*** Begin section ***

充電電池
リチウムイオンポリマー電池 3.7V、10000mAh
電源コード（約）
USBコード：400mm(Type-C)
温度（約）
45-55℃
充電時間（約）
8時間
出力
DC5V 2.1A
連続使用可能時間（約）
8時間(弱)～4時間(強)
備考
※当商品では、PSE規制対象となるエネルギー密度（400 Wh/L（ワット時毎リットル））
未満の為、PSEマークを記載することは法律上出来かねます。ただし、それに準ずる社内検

*** End section ***
*** Begin section ***

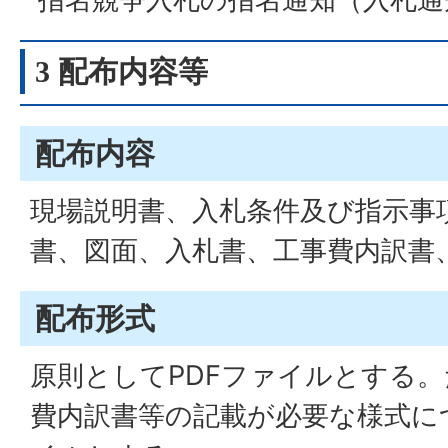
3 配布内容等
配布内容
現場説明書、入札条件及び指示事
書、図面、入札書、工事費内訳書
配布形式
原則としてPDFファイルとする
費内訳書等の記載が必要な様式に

*** End section ***
*** Begin section ***

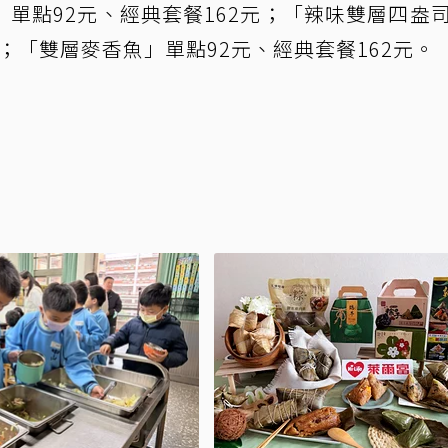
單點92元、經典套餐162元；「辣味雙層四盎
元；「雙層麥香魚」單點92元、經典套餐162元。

*** End section ***

Work to be completed: All lines above between those holding "書、図面、入札書、工事費内訳書" and "費内訳書等の記載が必要な様式に", inclusive, must be set down unchanged, and no other line may be included.

Problem solution:
書、図面、入札書、工事費内訳書
配布形式
原則としてPDFファイルとする
費内訳書等の記載が必要な様式に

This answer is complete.